*Your task:* With nothing added and nothing dropped, copy the entire listing.
○ ○ ○ ○
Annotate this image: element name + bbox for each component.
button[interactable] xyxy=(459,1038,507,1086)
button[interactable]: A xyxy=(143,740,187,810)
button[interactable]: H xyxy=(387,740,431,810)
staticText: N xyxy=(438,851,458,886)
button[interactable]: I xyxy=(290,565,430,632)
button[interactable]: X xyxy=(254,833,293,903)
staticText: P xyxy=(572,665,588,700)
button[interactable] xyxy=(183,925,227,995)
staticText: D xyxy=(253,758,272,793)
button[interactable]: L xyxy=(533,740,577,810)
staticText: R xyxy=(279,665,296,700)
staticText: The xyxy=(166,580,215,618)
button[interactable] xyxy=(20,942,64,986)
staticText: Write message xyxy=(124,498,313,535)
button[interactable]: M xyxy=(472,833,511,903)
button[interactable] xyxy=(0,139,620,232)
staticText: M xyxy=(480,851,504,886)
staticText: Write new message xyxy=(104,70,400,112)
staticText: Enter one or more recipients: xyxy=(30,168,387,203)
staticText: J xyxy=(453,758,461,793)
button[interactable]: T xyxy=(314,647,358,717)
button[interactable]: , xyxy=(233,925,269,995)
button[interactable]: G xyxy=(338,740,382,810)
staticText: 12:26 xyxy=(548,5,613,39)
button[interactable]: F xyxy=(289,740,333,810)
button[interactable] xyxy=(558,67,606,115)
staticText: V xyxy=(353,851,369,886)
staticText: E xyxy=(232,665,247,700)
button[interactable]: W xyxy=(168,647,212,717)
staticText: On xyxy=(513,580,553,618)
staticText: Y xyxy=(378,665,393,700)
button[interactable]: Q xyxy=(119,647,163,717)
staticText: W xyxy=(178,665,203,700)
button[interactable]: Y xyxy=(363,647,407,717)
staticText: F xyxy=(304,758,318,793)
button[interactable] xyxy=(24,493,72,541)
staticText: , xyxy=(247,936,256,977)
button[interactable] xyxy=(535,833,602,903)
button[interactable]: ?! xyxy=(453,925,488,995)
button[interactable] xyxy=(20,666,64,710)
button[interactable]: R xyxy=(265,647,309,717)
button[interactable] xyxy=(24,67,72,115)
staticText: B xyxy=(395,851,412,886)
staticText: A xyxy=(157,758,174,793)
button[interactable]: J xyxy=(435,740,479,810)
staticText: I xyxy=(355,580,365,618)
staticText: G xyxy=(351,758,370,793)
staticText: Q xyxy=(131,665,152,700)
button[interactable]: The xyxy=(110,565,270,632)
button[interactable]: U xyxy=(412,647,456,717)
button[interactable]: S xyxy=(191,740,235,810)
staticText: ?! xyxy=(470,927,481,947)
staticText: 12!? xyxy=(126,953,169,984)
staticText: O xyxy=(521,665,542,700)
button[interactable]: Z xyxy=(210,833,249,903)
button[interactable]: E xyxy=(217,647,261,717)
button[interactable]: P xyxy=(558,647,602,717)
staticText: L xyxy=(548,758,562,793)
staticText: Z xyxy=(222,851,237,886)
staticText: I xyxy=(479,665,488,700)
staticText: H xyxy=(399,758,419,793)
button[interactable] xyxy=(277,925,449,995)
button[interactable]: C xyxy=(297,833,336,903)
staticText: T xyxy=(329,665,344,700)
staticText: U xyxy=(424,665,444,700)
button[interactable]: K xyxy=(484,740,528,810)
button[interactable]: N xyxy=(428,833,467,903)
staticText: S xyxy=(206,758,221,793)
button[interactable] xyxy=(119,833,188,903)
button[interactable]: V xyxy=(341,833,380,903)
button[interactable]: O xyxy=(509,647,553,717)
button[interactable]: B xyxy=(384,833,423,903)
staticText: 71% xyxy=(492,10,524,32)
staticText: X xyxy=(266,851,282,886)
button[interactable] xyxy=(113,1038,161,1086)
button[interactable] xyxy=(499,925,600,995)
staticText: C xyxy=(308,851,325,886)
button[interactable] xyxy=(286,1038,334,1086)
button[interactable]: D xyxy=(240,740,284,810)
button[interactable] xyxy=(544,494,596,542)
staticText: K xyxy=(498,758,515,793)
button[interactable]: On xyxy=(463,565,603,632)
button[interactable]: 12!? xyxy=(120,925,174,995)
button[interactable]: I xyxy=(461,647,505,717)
○ ○ ○ ○
*Worked solution:*
Annotate this image: element name + bbox for each component.
button[interactable] xyxy=(459,1038,507,1086)
button[interactable]: A xyxy=(143,740,187,810)
button[interactable]: H xyxy=(387,740,431,810)
staticText: N xyxy=(438,851,458,886)
button[interactable]: I xyxy=(290,565,430,632)
button[interactable]: X xyxy=(254,833,293,903)
staticText: P xyxy=(572,665,588,700)
button[interactable] xyxy=(183,925,227,995)
staticText: D xyxy=(253,758,272,793)
button[interactable]: L xyxy=(533,740,577,810)
staticText: R xyxy=(279,665,296,700)
staticText: The xyxy=(166,580,215,618)
button[interactable] xyxy=(20,942,64,986)
staticText: Write message xyxy=(124,498,313,535)
button[interactable]: M xyxy=(472,833,511,903)
button[interactable] xyxy=(0,139,620,232)
staticText: M xyxy=(480,851,504,886)
staticText: Write new message xyxy=(104,70,400,112)
staticText: Enter one or more recipients: xyxy=(30,168,387,203)
staticText: J xyxy=(453,758,461,793)
button[interactable]: T xyxy=(314,647,358,717)
button[interactable]: , xyxy=(233,925,269,995)
button[interactable]: G xyxy=(338,740,382,810)
staticText: 12:26 xyxy=(548,5,613,39)
button[interactable]: F xyxy=(289,740,333,810)
button[interactable] xyxy=(558,67,606,115)
staticText: V xyxy=(353,851,369,886)
staticText: E xyxy=(232,665,247,700)
button[interactable]: W xyxy=(168,647,212,717)
staticText: On xyxy=(513,580,553,618)
staticText: Y xyxy=(378,665,393,700)
button[interactable]: Q xyxy=(119,647,163,717)
staticText: W xyxy=(178,665,203,700)
button[interactable]: Y xyxy=(363,647,407,717)
staticText: F xyxy=(304,758,318,793)
button[interactable] xyxy=(24,493,72,541)
staticText: , xyxy=(247,936,256,977)
button[interactable] xyxy=(535,833,602,903)
button[interactable]: ?! xyxy=(453,925,488,995)
button[interactable] xyxy=(20,666,64,710)
button[interactable]: R xyxy=(265,647,309,717)
button[interactable] xyxy=(24,67,72,115)
staticText: B xyxy=(395,851,412,886)
staticText: A xyxy=(157,758,174,793)
button[interactable]: J xyxy=(435,740,479,810)
staticText: I xyxy=(355,580,365,618)
staticText: G xyxy=(351,758,370,793)
staticText: Q xyxy=(131,665,152,700)
button[interactable]: The xyxy=(110,565,270,632)
button[interactable]: U xyxy=(412,647,456,717)
button[interactable]: S xyxy=(191,740,235,810)
staticText: ?! xyxy=(470,927,481,947)
staticText: 12!? xyxy=(126,953,169,984)
staticText: O xyxy=(521,665,542,700)
button[interactable]: Z xyxy=(210,833,249,903)
button[interactable]: E xyxy=(217,647,261,717)
button[interactable]: P xyxy=(558,647,602,717)
staticText: L xyxy=(548,758,562,793)
staticText: Z xyxy=(222,851,237,886)
staticText: I xyxy=(479,665,488,700)
staticText: H xyxy=(399,758,419,793)
button[interactable] xyxy=(277,925,449,995)
button[interactable]: C xyxy=(297,833,336,903)
staticText: T xyxy=(329,665,344,700)
staticText: U xyxy=(424,665,444,700)
button[interactable]: K xyxy=(484,740,528,810)
button[interactable]: N xyxy=(428,833,467,903)
staticText: S xyxy=(206,758,221,793)
button[interactable] xyxy=(119,833,188,903)
button[interactable]: V xyxy=(341,833,380,903)
button[interactable]: O xyxy=(509,647,553,717)
button[interactable]: B xyxy=(384,833,423,903)
staticText: 71% xyxy=(492,10,524,32)
staticText: X xyxy=(266,851,282,886)
button[interactable] xyxy=(113,1038,161,1086)
button[interactable] xyxy=(499,925,600,995)
staticText: C xyxy=(308,851,325,886)
button[interactable] xyxy=(286,1038,334,1086)
button[interactable]: D xyxy=(240,740,284,810)
button[interactable] xyxy=(544,494,596,542)
staticText: K xyxy=(498,758,515,793)
button[interactable]: On xyxy=(463,565,603,632)
button[interactable]: 12!? xyxy=(120,925,174,995)
button[interactable]: I xyxy=(461,647,505,717)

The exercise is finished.